Russia’s key election intrigue has already been resolved. Russia’s March 2018 presidential election will be won by Vladimir Putin in the first round who will be sworn in for another six-year term at the beginning of May. Then, it will turn out who is going to become Russia’s next Prime Minister. And such is one of the main mysteries of the campaign. Its course should indicate whether Dmitry Medvedev will remain in office or he will be replaced by someone else.


According to the constitution, the government’s mandate expires with the end of the presidential term. After being sworn in, the president indicates his candidate to the parliament. Unofficially, it is not known who is going to be appointed new Prime Minister, unlikely two previous elections, when it was obvious who would become the head of the government.
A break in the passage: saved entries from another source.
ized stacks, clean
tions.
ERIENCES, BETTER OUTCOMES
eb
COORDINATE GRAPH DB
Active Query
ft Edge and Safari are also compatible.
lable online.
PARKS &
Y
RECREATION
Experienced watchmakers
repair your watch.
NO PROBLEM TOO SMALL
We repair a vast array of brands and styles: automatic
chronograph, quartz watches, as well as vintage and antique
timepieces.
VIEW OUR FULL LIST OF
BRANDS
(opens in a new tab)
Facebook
In December 2007, it was announced that it would be Putin whereas in September 2011, everyone expected Medvedev to become the Prime Minister.
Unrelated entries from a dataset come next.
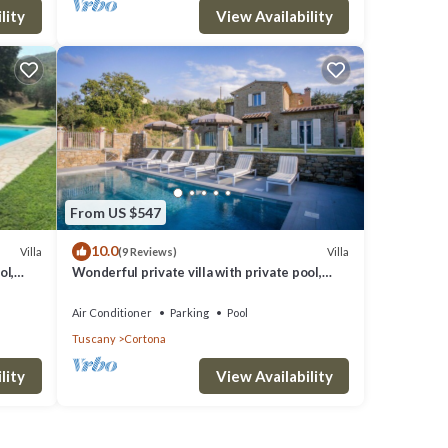
lity
View Availability
From US $547
10.0
Villa
Villa
(9 Reviews)
ol,
Wonderful private villa with private pool,
noramic
A/C, WIFI, TV, terrace, panoramic view, close
to Cortona
Air Conditioner
Parking
Pool
Tuscany
Cortona
lity
View Availability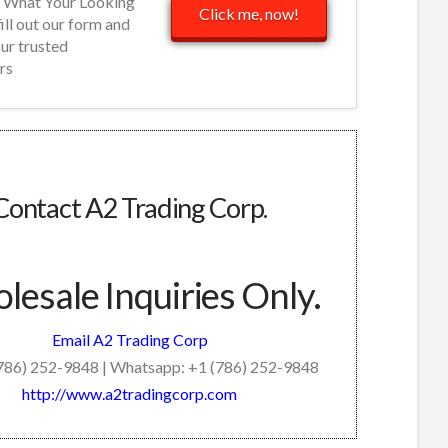
d What Your Looking
Click me, now!
fill out our form and
our trusted
rs
Contact A2 Trading Corp.
esale Inquiries Only.
Email A2 Trading Corp
(786) 252-9848 | Whatsapp: +1 (786) 252-9848
http://www.a2tradingcorp.com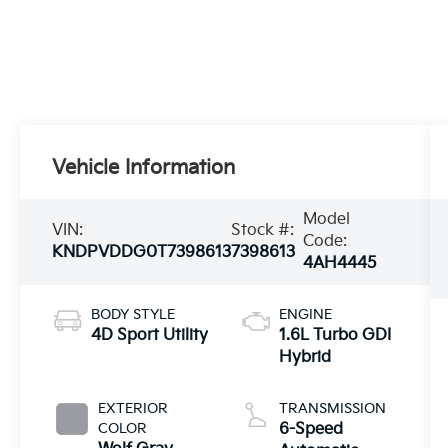
Vehicle Information
Model
VIN:
Stock #:
Code:
KNDPVDDG0T7398613
7398613
4AH4445
BODY STYLE
ENGINE
4D Sport Utility
1.6L Turbo GDI
Hybrid
EXTERIOR
TRANSMISSION
COLOR
6-Speed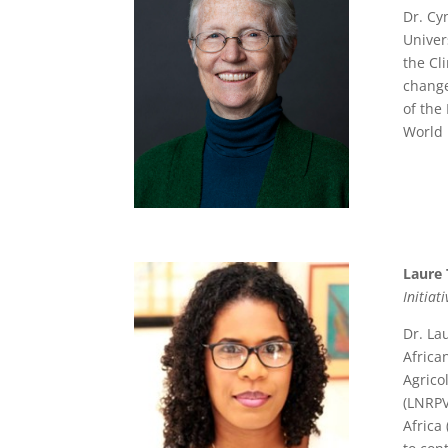
Dr. Cy
Univer
the Cl
change
of the
World 
Laure 
Initiat
Dr. La
Africa
Agrico
(LNRPV
Africa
For a long time, the latter has seemed an obvious candidate, but a sharp conflict with the West and, as a result, the country’s economic problems had been gradually weakening Medvedev. Both the wars in Donbass and Syria, as well as the tightening of domestic policy, made siloviki powerful and they have never liked Medvedev, considered by them as a “liberal”. Also detaining a former economy minister Alexey Ulyukayev as well as Alexei Navalny’s publication on Medvedev’s considerable fortune constituted a political blow for the Prime Minister. As a result, there emerged two waves of large anti-corruption demonstrations. It may have seemed that this political burden would have ruined Medvedev’s career as the whole situation to some extent could have struck Putin himself.
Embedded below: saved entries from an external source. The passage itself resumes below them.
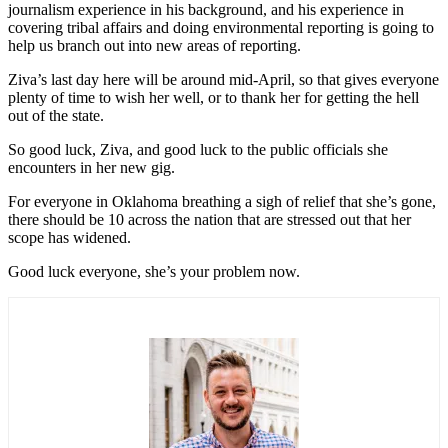
journalism experience in his background, and his experience in
covering tribal affairs and doing environmental reporting is going to
help us branch out into new areas of reporting.
Ziva’s last day here will be around mid-April, so that gives everyone
plenty of time to wish her well, or to thank her for getting the hell
out of the state.
So good luck, Ziva, and good luck to the public officials she
encounters in her new gig.
For everyone in Oklahoma breathing a sigh of relief that she’s gone,
there should be 10 across the nation that are stressed out that her
scope has widened.
Good luck everyone, she’s your problem now.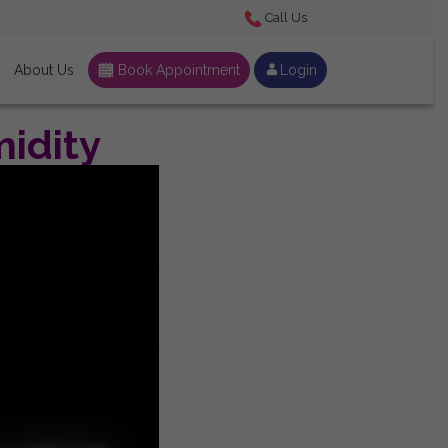
Call Us
About Us
Book Appointment
Login
idity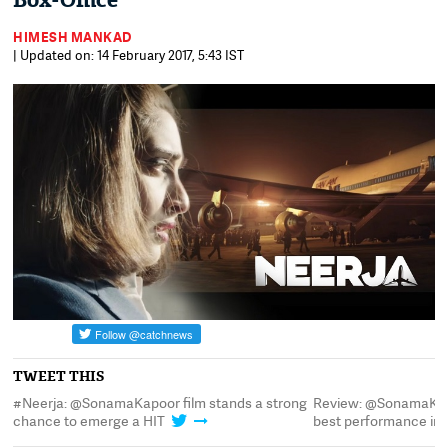
Box-Office
HIMESH MANKAD
| Updated on: 14 February 2017, 5:43 IST
TWEET THIS
#Neerja: @SonamaKapoor film stands a strong
Review: @SonamaKapo
chance to emerge a HIT
best performance in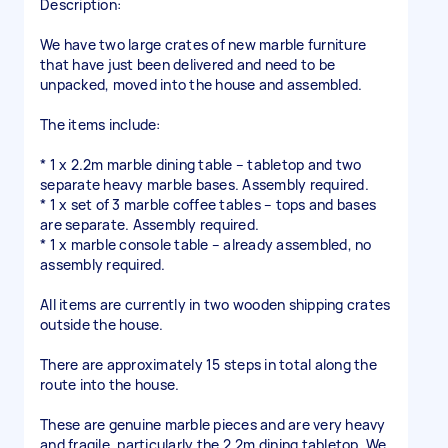
Description:
We have two large crates of new marble furniture
that have just been delivered and need to be
unpacked, moved into the house and assembled.
The items include:
* 1 x 2.2m marble dining table – tabletop and two
separate heavy marble bases. Assembly required.
* 1 x set of 3 marble coffee tables – tops and bases
are separate. Assembly required.
* 1 x marble console table – already assembled, no
assembly required.
All items are currently in two wooden shipping crates
outside the house.
There are approximately 15 steps in total along the
route into the house.
These are genuine marble pieces and are very heavy
and fragile, particularly the 2.2m dining tabletop. We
Surprisingly, since November, the Prime Minister’s political ratings have clearly gone up. It may have occurred due to Ulyukayev’s trial and a weak position of his enemy Igor Sechin. According to some rumours, Putin would have promised Medvedev that he would remain in office. Although, it may also be an element of the game played by his opponents. All the more so that there is still some time left to March and May and it seems that a lot will depend on the economic situation (which is getting worse again) and on Putin’s decision how to deal with it. His current policy seems to indicate that he does not want to introduce any reforms advocated for example by Alexei Kudrin. Former Russian finance minister has participated in the president’s elite meetings on economic issues. Although he is mentioned as a possible Prime Minister, such a scenario is not likely to happen. He has no political background and, importantly he is not supported by the siloviki. If the latter have to agree on the version of Putin-the-hawk and Medvedev-the-dove, they will probably opt for the current Prime Minister whom they know very well. The list of surnames also includes the mayor of Moscow Sergey Sobyanin, Minister of Economic Development Maxim Oreshkin and the Chairwoman of the Bank of Russia Elvira Nabiullina. Their political programmes seem similar to the Medvedev’s one. In addition, Sobyanin’s political career was not always associated with Putin’s activity, Oreshkin is young whereas Nabiullina is a woman. In this situation, it would be most convenient to opt for Medvedev, who has shown his loyalty to Putin more than once, and after the president’s spin doctors discouraged him from building his own political camp and fighting for reelection in autumn 2011, he has no ambitions to threaten the current president.